End Of The Party Soon For Asia Pacific Pvt. Equity
Challenges are on the rise for Asian Private Equity investors. According to Bain and Company, the global management and consulting firm, the funds saw a steep decrease last year. The worsening trade relation between the US- China, increasing competition among the large and small funds and the increasing interest rates are heating up the situation further.
The private equity investors are on vigil regarding the new Chinese economy which they call the speculative bubble. According to Bain, the private equity has had a strong growth in the Asia-pacific over the last decade. They are said to have $883 billion under management which accounts for nearly 26% of the global market.

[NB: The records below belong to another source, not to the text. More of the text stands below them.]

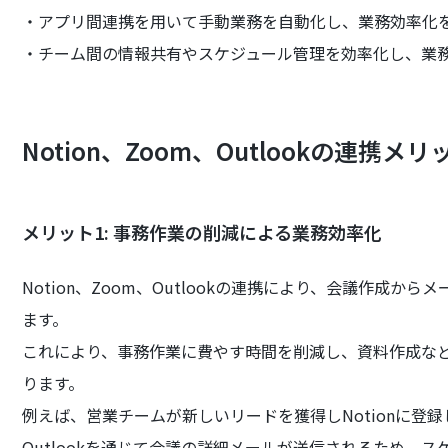
・アプリ間連携を用いて手動業務を自動化し、業務効率化
・チーム間の情報共有やスケジュール管理を効率化し、業
Notion、Zoom、Outlookの連携メ
メリット1: 事務作業の削減による業務効率化
Notion、Zoom、Outlookの連携により、会議作成
ます。
これにより、事務作業に費やす時間を削減し、資料作成な
ります。
例えば、営業チームが新しいリードを獲得しNotionに登
Outlookを通じて会議の詳細メールが送信されるため、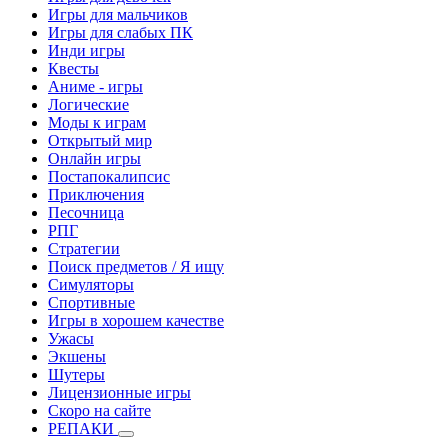
Игры для мальчиков
Игры для слабых ПК
Инди игры
Квесты
Аниме - игры
Логические
Моды к играм
Открытый мир
Онлайн игры
Постапокалипсис
Приключения
Песочница
РПГ
Стратегии
Поиск предметов / Я ищу
Симуляторы
Спортивные
Игры в хорошем качестве
Ужасы
Экшены
Шутеры
Лицензионные игры
Скоро на сайте
РЕПАКИ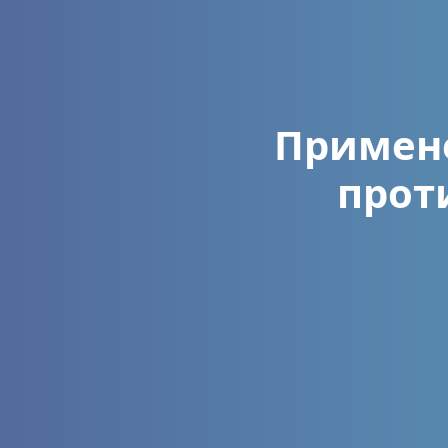
Примен
прот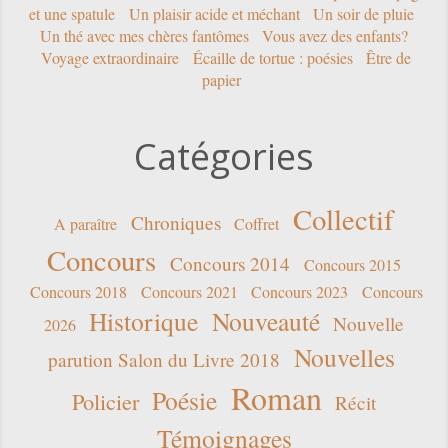
et une spatule
Un plaisir acide et méchant
Un soir de pluie
Un thé avec mes chères fantômes
Vous avez des enfants?
Voyage extraordinaire
Écaille de tortue : poésies
Être de
papier
Catégories
Collectif
Chroniques
A paraître
Coffret
Concours
Concours 2014
Concours 2015
Concours 2018
Concours 2021
Concours 2023
Concours
Historique
Nouveauté
Nouvelle
2026
Nouvelles
parution Salon du Livre 2018
Roman
Poésie
Policier
Récit
Témoignages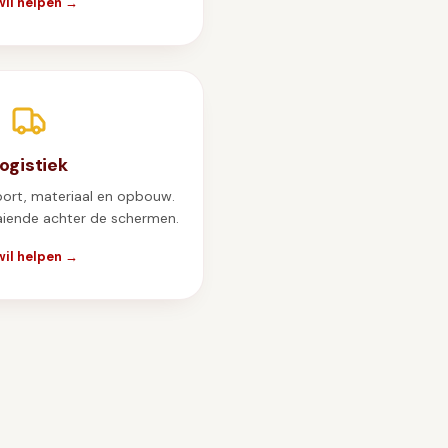
wil helpen →
ogistiek
port, materiaal en opbouw.
aaiende achter de schermen.
wil helpen →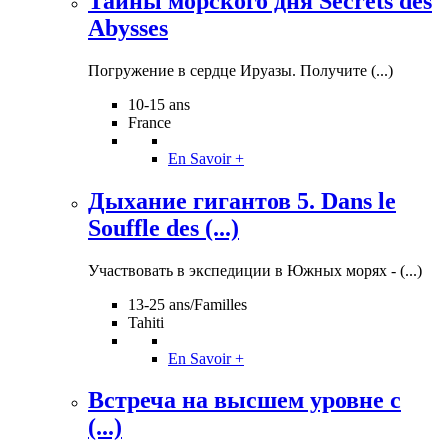
Тайны морского дня Secrets des
Abysses
Погружение в сердце Ируазы. Получите (...)
10-15 ans
France
En Savoir +
Дыхание гигантов 5. Dans le
Souffle des (...)
Участвовать в экспедиции в Южных морях - (...)
13-25 ans/Familles
Tahiti
En Savoir +
Встреча на высшем уровне с
(...)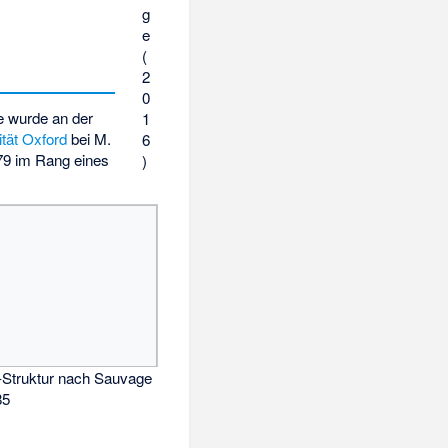
g
e
(
2
0
e wurde an der
1
ität Oxford
bei M.
6
79 im Rang eines
)
-Struktur nach Sauvage
85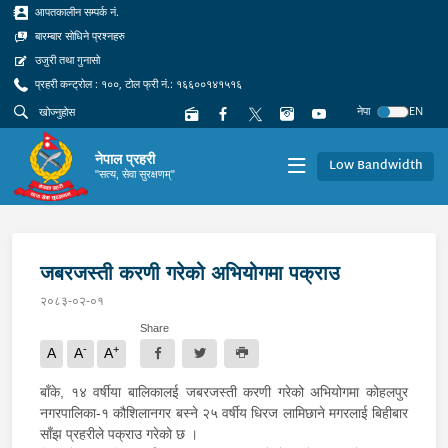
आपतकालीन सम्पर्क नं.
बारम्बार सोधिने प्रश्नहरु
उजुरी तथा गुनासो
प्रहरी कन्ट्रोल : १००, टोल फ्री नं.: १६६००१४१५१६
नेपा
EN
नेपाल प्रहरी
Low Bandwidth
"सत्य, सेवा सुरक्षणम्"
जबरजस्ती करणी गरेको अभियोगमा पक्राउ
२०८३-०२-०१
Share
-
+
A
A
A
बाँके, १४ वर्षीया बालिकालई जबरजस्ती करणी गरेको अभियोगमा कोहलपुर
नगरपालिका-१ कौशिलानगर बस्ने २५ वर्षीय धिरज लामिछाने मगरलाई बिहीबार
साँझ प्रहरीले पक्राउ गरेको छ ।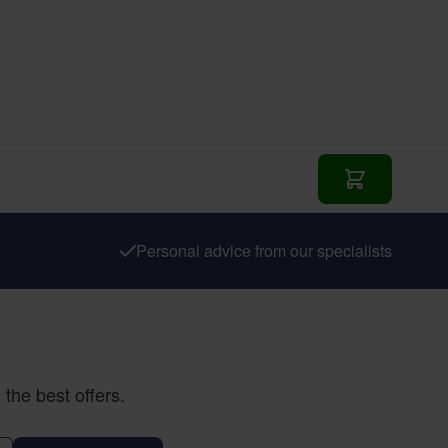
In den Waren
Personal advice from our specialists
the best offers.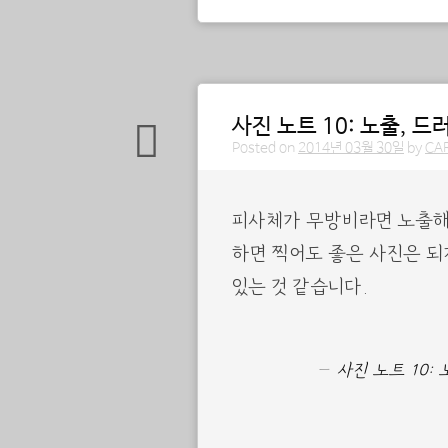
사진 노트 10: 노출, 
Posted on
2014년 03월 30일
by
CA
피사체가 무방비라면 노출해
하면 찍어도 좋은 사진은 되
있는 것 같습니다.
사진 노트 10: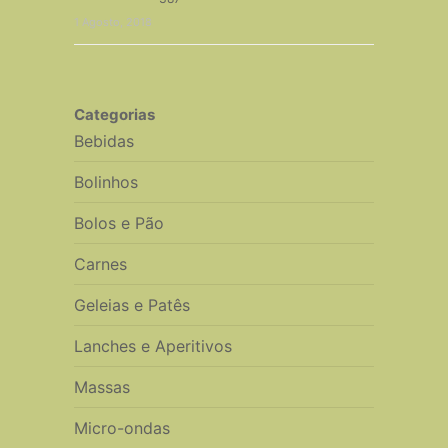
1 Agosto, 2018
Categorias
Bebidas
Bolinhos
Bolos e Pão
Carnes
Geleias e Patês
Lanches e Aperitivos
Massas
Micro-ondas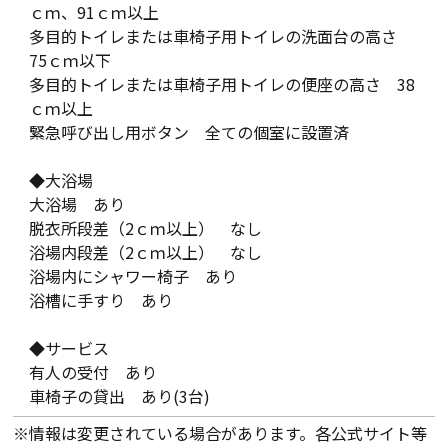
ｃｍ、91ｃｍ以上
多目的トイレまたは車椅子用トイレの洗面台の高さ
75ｃｍ以下
多目的トイレまたは車椅子用トイレの便座の高さ 38
ｃｍ以上
緊急呼び出し用ボタン 全ての個室に設置済
◆大浴場
大浴場 あり
脱衣所段差（2ｃｍ以上） なし
浴場内段差（2ｃｍ以上） なし
浴場内にシャワー椅子 あり
浴槽に手すり あり
◆サービス
有人の受付 あり
車椅子の貸出 あり(3台)
※情報は変更されている場合があります。各公式サイト等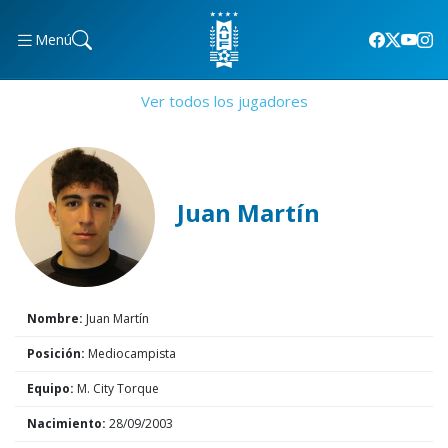
Menú
Ver todos los jugadores
Juan Martín
Nombre:
Juan Martín
Posición:
Mediocampista
Equipo:
M. City Torque
Nacimiento:
28/09/2003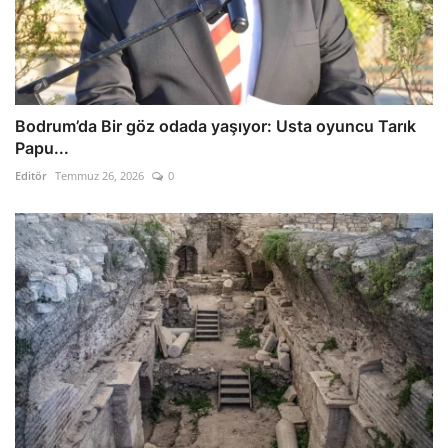
Bodrum’da Bir göz odada yaşıyor: Usta oyuncu Tarık
Papu...
Editör
Temmuz 26, 2026
0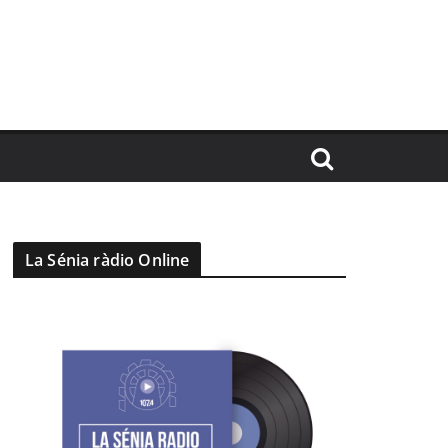
La Sénia ràdio Online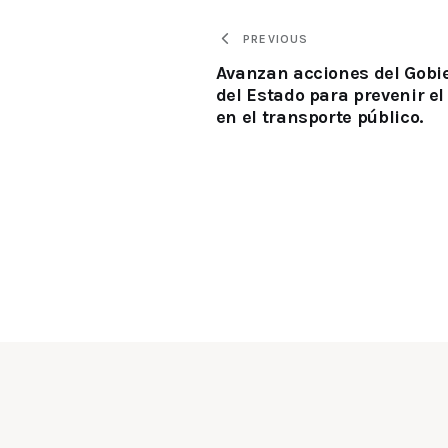
PREVIOUS
Avanzan acciones del Gobi
del Estado para prevenir el
en el transporte público.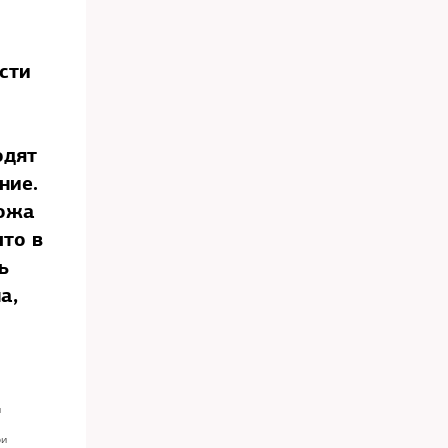
сти
одят
ние.
пожа
что в
ь
а,
и
ри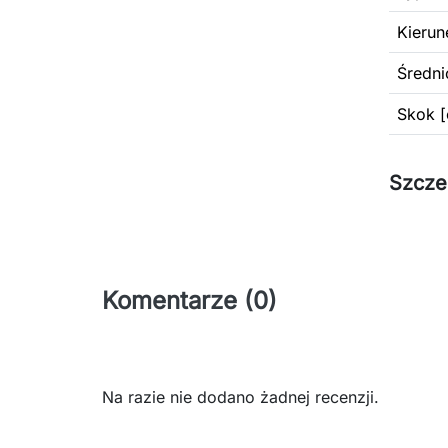
Kierun
Średni
Skok [
Szcze
Komentarze (0)
Na razie nie dodano żadnej recenzji.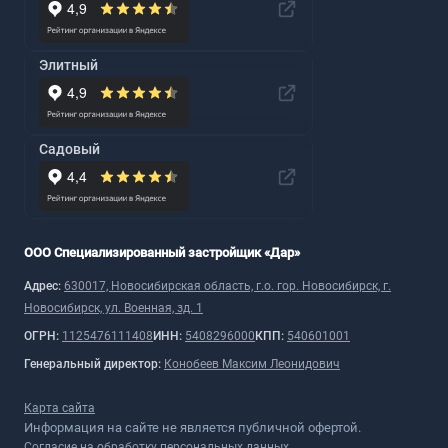
Элитный
Садовый
ООО Специализированный застройщик «Дар»
Адрес:
630017, Новосибирская область, г.о. гор. Новосибирск, г.
Новосибирск, ул. Военная, зд. 1
ОГРН:
1125476111408
ИНН:
5408296000
КПП:
540601001
Генеральный директор:
Конобеев Максим Леонидович
Карта сайта
Информация на сайте не является публичной офертой.
Согласие на обработку персональных данных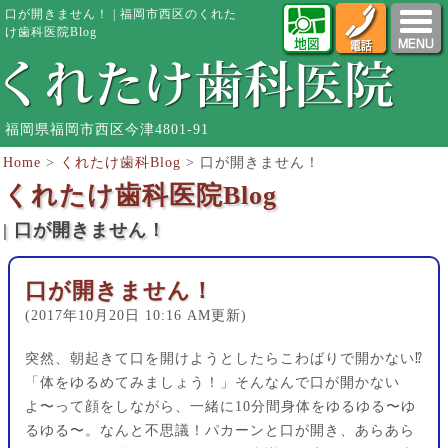
口が開きません！ | 福岡市西区のくれた
け歯科医院Blog
福岡県福岡市西区今津4801-91
Home
>
くれたけ歯科Blog
>
口が開きません！
くれたけ歯科医院Blog
| 口が開きません！
口が開きません！
(2017年10月20日 10:16 AM更新)
突然、朝起きて口を開けようとしたらこわばりで開かない⁉︎
「体をゆるめてみましょう！」そんなんで口が開かない
よ〜って顔をしながら、一緒に10分間身体をゆるゆる〜ゆ
るゆる〜。なんと不思議！パカーンと口が開き、あらあら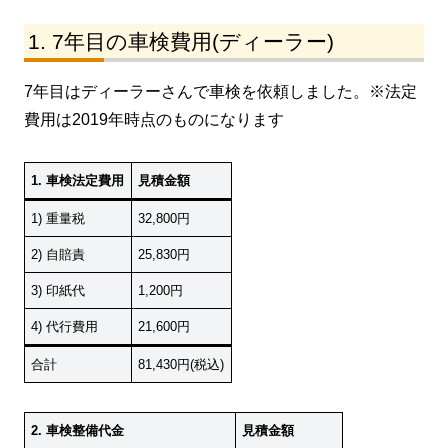
7年目の車検費用(ディーラー)
7年目はディーラーさんで車検を依頼しました。※法定
費用は2019年時点のものになります
1. 車検法定費用
見積金額
1) 重量税
32,800円
2) 自賠責
25,830円
3) 印紙代
1,200円
4) 代行費用
21,600円
合計
81,430円(税込)
2. 車検整備代金
見積金額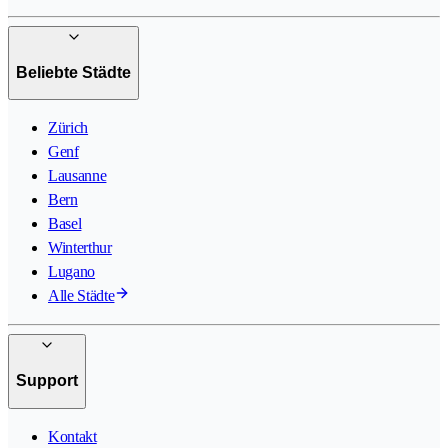
Beliebte Städte
Zürich
Genf
Lausanne
Bern
Basel
Winterthur
Lugano
Alle Städte
Support
Kontakt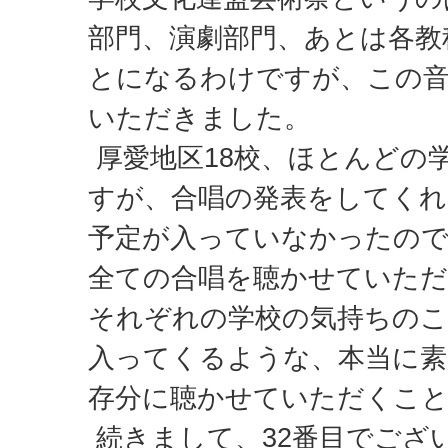
部門、演劇部門、あとは各教
とになるわけですが、この音
いただきました。
厚愛地区18校、ほとんどの
すが、合唱の発表をしてくれ
予定が入っていなかったので
全ての合唱を聴かせていた
それぞれの学校の気持ちの
入ってくるような、本当に素
存分に聴かせていただくこ
続きまして、32番目でござい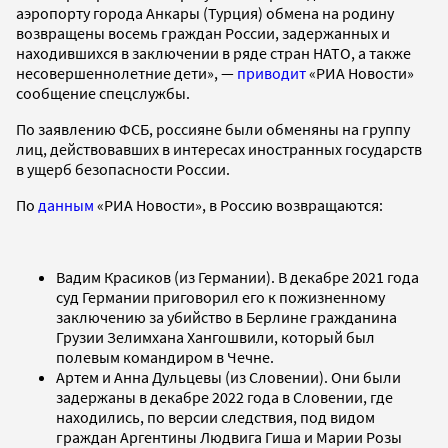
аэропорту города Анкары (Турция) обмена на родину
возвращены восемь граждан России, задержанных и
находившихся в заключении в ряде стран НАТО, а также
несовершеннолетние дети», —
приводит
«РИА Новости»
сообщение спецслужбы.
По заявлению ФСБ, россияне были обменяны на группу
лиц, действовавших в интересах иностранных государств
в ущерб безопасности России.
По
данным
«РИА Новости», в Россию возвращаются:
Вадим Красиков (из Германии). В декабре 2021 года
суд Германии приговорил его к пожизненному
заключению за убийство в Берлине гражданина
Грузии Зелимхана Хангошвили, который был
полевым командиром в Чечне.
Артем и Анна Дульцевы (из Словении). Они были
задержаны в декабре 2022 года в Словении, где
находились, по версии следствия, под видом
граждан Аргентины Людвига Гиша и Марии Розы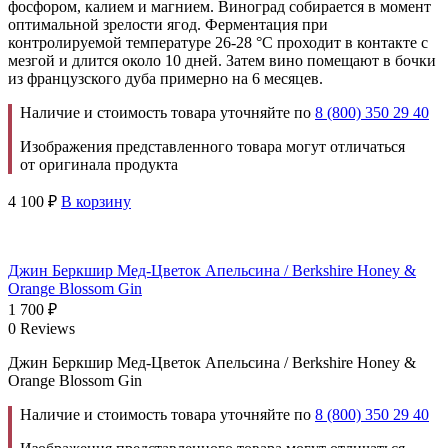
фосфором, калием и магнием. Виноград собирается в момент
оптимальной зрелости ягод. Ферментация при
контролируемой температуре 26-28 °С проходит в контакте с
мезгой и длится около 10 дней. Затем вино помещают в бочки
из французского дуба примерно на 6 месяцев.
Наличие и стоимость товара уточняйте по
8 (800) 350 29 40
Изображения представленного товара могут отличаться
от оригинала продукта
4 100
₽
В корзину
Джин Беркшир Мед-Цветок Апельсина / Berkshire Honey &
Orange Blossom Gin
1 700
₽
0 Reviews
Джин Беркшир Мед-Цветок Апельсина / Berkshire Honey &
Orange Blossom Gin
Наличие и стоимость товара уточняйте по
8 (800) 350 29 40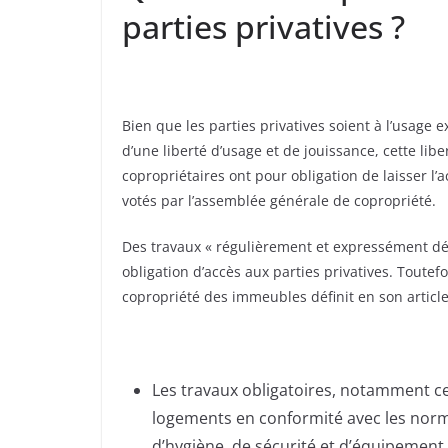
parties privatives ?
Bien que les parties privatives soient à l’usage e
d’une liberté d’usage et de jouissance, cette liber
copropriétaires ont pour obligation de laisser l’a
votés par l’assemblée générale de copropriété.
Des travaux « régulièrement et expressément déc
obligation d’accès aux parties privatives. Toutefois
copropriété des immeubles définit en son article 
Les travaux obligatoires, notamment ceu
logements en conformité avec les norme
d’hygiène, de sécurité et d’équipement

Though the deals had hit a record breaking value of $165 billion in 2018, however the total fundraising dropped by more than 50% to come down to $75 billion.
Bain’s co-head of Asia pacific private equity, Kiki Yang said that the private equity has had an ever increasing growth and the year 2018 reinforced this trend by creating record breaking deals. As per reports, the larger companies collected much of the successful exits while the smaller companies were finding it hard to find buyers. Bain said that the exits which involved companies sold under $100 million decreased to 58% last year while those above $100 million rose by 26%. Yang said that the exit market will be only getting tougher keeping in view the risk of global recession and other economic challenges.
The volume of private equity and venture capital flow into the Chinese market is huge and this has saturated the market, which are making investors to look for greater investments. Reports have highlighted the risks posed by the Chinese internet and technology sector, which they call as the new economy. It is also said that the use of traditional metrics like earnings and cash flow to evaluate this economy is difficult. A greater two-third of the Chinese private equity investors see a high risk of the speculative bubble which they feel would burst in the years to come.